A war of words has erupted between Lance Armstrong and CBS News chairman Jeff Fager over a 60 Minutes piece that airs Sunday that alleges Armstrong used performance-enhancing drugs to win the Tour de France seven times.
Armstrong pulled out of an interview with the news show to defend himself, telling The Daily Beast that the network "basically reneged" on promises it made to him and that "everyone would be frustrated" to be treated like that. He strongly denies the allegations, which are also the matter of a federal investigation.
Of the story producer, he says, "I would not call him a straight shooter… My version of events has never changed on this, and won’t."
But Fager, who is also the ep of 60 Minutes, tells The Daily Beast, "We have been so thorough and fair to Lance Armstrong. We have shared with them every single allegation in our story… This is a PR game. Our reporters have done a first-class job."
Armstrong has even gone as far as to have strategist Mark Fabiani, who worked with former President Bill Clinton during Whitewater and was an aide in Al Gore's presidential campaign, create a Web site to deny the allegations, www.facts4lance.com.
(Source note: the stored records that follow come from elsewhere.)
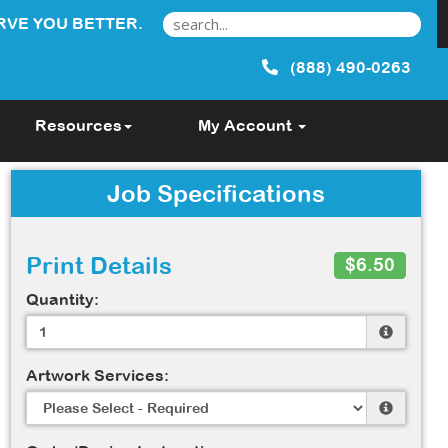
RVE YOU BETTER.
(888) 490-0263
Resources
My Account
Job Specifications
Print Details
$6.50
Quantity:
Artwork Services: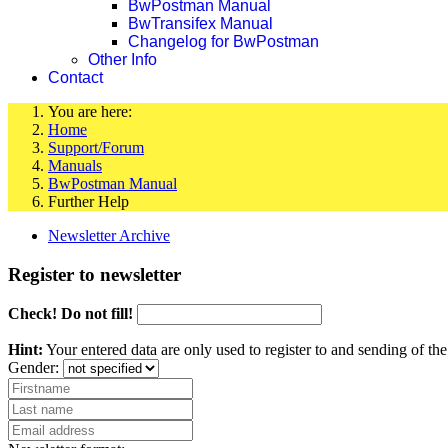
BwPostman Manual
BwTransifex Manual
Changelog for BwPostman
Other Info
Contact
You are here:
Home
Support/Forum
Manuals
BwPostman Manual
Further Help
Newsletter Archive
Register to newsletter
Check! Do not fill!
Hint:
Your entered data are only used to register to and sending of t
Gender: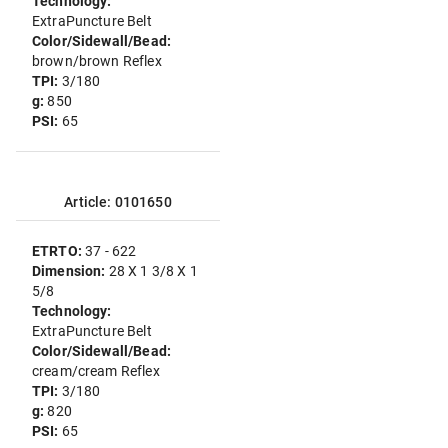
Technology:
ExtraPuncture Belt
Color/Sidewall/Bead:
brown/brown Reflex
TPI:
3/180
g:
850
PSI:
65
Article: 0101650
ETRTO:
37 - 622
Dimension:
28 X 1 3/8 X 1
5/8
Technology:
ExtraPuncture Belt
Color/Sidewall/Bead:
cream/cream Reflex
TPI:
3/180
g:
820
PSI:
65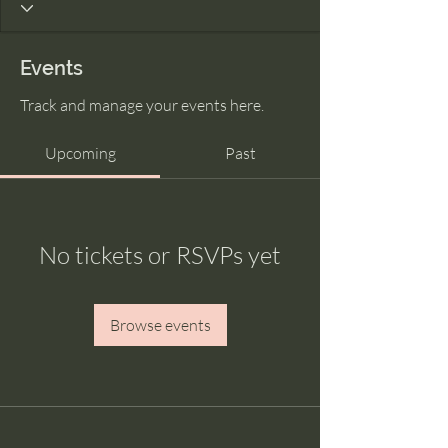
Events
Track and manage your events here.
Upcoming
Past
No tickets or RSVPs yet
Browse events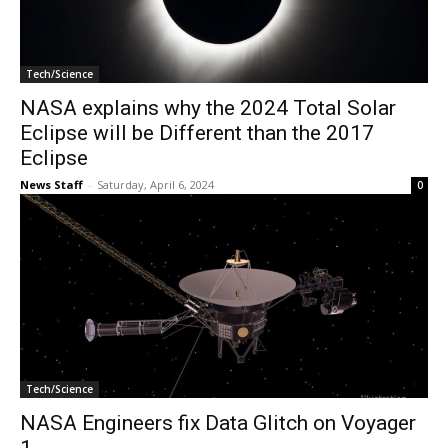
Tech/Science
NASA explains why the 2024 Total Solar
Eclipse will be Different than the 2017
Eclipse
News Staff
-
Saturday, April 6, 2024
0
Tech/Science
NASA Engineers fix Data Glitch on Voyager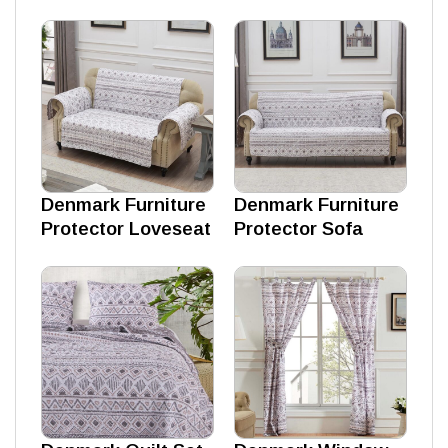
Denmark Furniture
Denmark Furniture
Protector Loveseat
Protector Sofa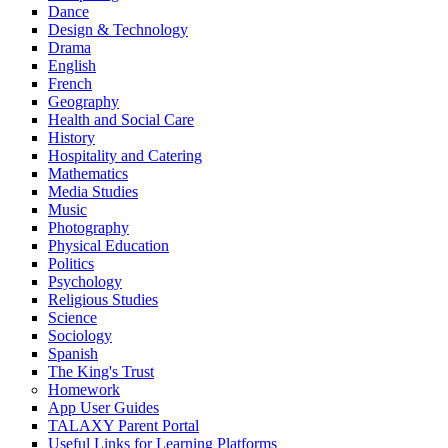
Dance
Design & Technology
Drama
English
French
Geography
Health and Social Care
History
Hospitality and Catering
Mathematics
Media Studies
Music
Photography
Physical Education
Politics
Psychology
Religious Studies
Science
Sociology
Spanish
The King's Trust
Homework
App User Guides
TALAXY Parent Portal
Useful Links for Learning Platforms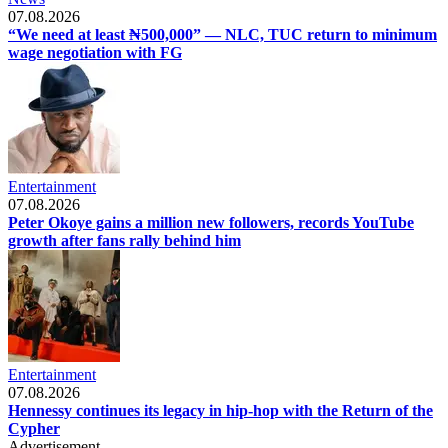
07.08.2026
“We need at least ₦500,000” — NLC, TUC return to minimum
wage negotiation with FG
Entertainment
07.08.2026
Peter Okoye gains a million new followers, records YouTube
growth after fans rally behind him
Entertainment
07.08.2026
Hennessy continues its legacy in hip-hop with the Return of the
Cypher
Advertisement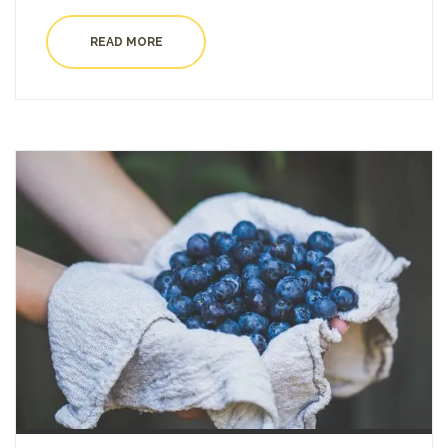
READ MORE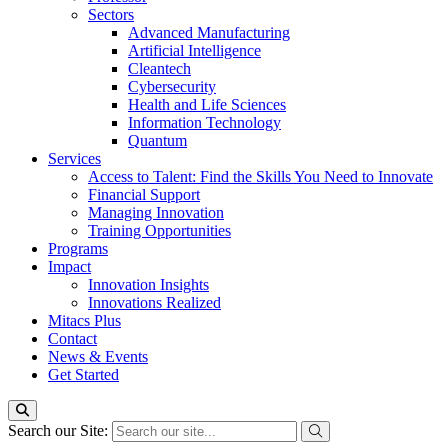
Sectors
Advanced Manufacturing
Artificial Intelligence
Cleantech
Cybersecurity
Health and Life Sciences
Information Technology
Quantum
Services
Access to Talent: Find the Skills You Need to Innovate
Financial Support
Managing Innovation
Training Opportunities
Programs
Impact
Innovation Insights
Innovations Realized
Mitacs Plus
Contact
News & Events
Get Started
Search our Site:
"We have every right to know which cyclists are going to be on camera, making allegations, and to tell the public how these new allegations completely contradict what these cyclists have said for years, how these cyclists are motivated now by the desire to get famous on 60 Minutes and maybe find publishers and make money, and how these cyclists have a long history of dissembling.” Fabiani says in a statement.
In the interview, which airs Sunday at 7 p.m., former teammate Tyler Hamilton says they both used "EPO…testosterone…a blood transfusion” while competing. Hamilton, who returned the gold medal he won in the individual time trial at the 2004 Athens Olympic Games Friday, also testified in the federal investigation.
"I saw [EPO] in his refrigerator…I saw him inject it more than one time like we all did, like I did many, many times," he tells Scott Pelley on 60 Minutes. Teammate Frankie Andreu also says: "Training alone wasn’t doing it and I think that’s how…many of the other riders during that era felt, I mean, you kind of didn’t have a choice."
Two of Armstrong’s lawyers, Robert Luskin and Ted Herman, wrote a letter to Fager, according to the Daily Beast, that said 60 Minutes had engaged in "disgraceful journalism."
Luskin says some of the allegations are 15 years old and made by "people in the Lance-hater category who have made sworn statements at odds with what they’re telling 60 Minutes now.”
Replies Fager, "It’s unfortunate they won’t do an interview with us. If he never did anything, fine, come on 60 Minutes and tell us.”